(Stored data entries)
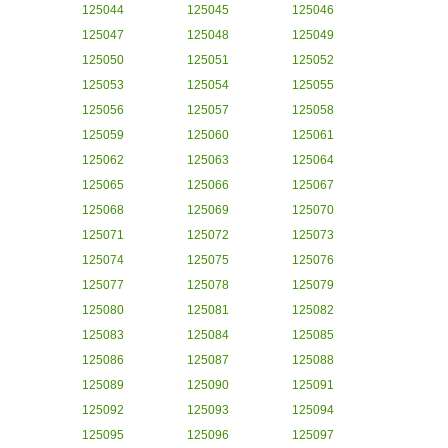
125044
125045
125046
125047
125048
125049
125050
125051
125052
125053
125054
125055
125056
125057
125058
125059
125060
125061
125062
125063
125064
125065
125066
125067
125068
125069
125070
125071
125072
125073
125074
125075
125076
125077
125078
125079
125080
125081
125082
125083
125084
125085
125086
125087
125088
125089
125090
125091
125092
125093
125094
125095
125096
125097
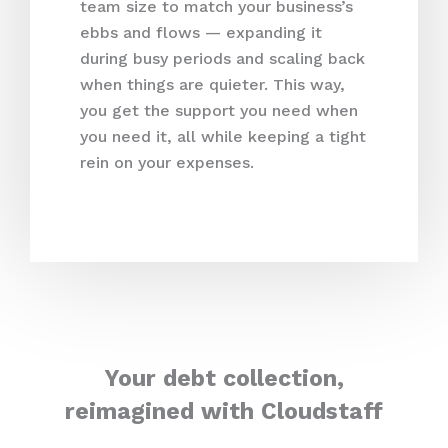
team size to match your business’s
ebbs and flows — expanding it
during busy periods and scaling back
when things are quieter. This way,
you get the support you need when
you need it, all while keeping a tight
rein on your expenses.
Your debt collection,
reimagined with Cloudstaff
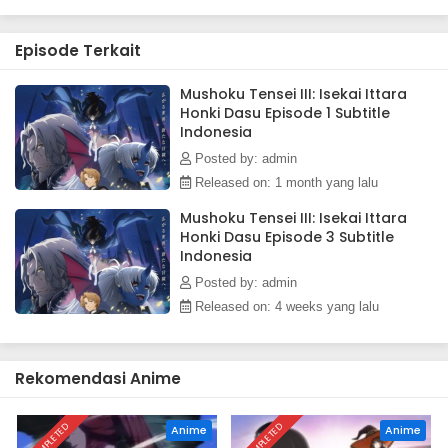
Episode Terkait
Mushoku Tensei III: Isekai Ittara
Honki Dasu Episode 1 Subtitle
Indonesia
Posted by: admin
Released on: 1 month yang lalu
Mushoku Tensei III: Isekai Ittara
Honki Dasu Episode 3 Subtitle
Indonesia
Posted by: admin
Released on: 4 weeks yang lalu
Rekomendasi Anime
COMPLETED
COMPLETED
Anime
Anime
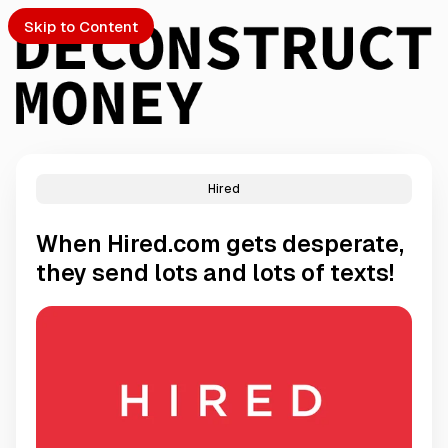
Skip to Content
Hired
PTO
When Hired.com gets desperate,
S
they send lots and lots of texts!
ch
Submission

---

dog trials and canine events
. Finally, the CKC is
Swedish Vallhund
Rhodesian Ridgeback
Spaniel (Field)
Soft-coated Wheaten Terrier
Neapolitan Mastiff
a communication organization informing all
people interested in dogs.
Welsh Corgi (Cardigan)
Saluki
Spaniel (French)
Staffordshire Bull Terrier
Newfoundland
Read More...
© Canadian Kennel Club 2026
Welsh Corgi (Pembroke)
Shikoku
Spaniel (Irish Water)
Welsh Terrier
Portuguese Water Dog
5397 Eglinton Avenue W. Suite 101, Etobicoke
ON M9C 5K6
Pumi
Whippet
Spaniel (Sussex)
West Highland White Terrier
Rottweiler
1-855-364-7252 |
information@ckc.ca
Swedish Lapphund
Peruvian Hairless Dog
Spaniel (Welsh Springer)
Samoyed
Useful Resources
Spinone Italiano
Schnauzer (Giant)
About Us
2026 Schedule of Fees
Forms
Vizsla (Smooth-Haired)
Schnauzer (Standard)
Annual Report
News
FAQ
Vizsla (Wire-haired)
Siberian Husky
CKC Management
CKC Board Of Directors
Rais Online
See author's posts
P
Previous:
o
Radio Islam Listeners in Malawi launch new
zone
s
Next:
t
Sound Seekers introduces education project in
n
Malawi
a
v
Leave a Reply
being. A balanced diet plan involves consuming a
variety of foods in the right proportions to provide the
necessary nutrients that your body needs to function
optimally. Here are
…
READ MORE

#### Exercise requirements:
Look through the records and copy every line that has the word "yang".

#### Solution to this problem:
Released on: 1 month yang lalu
Released on: 4 weeks yang lalu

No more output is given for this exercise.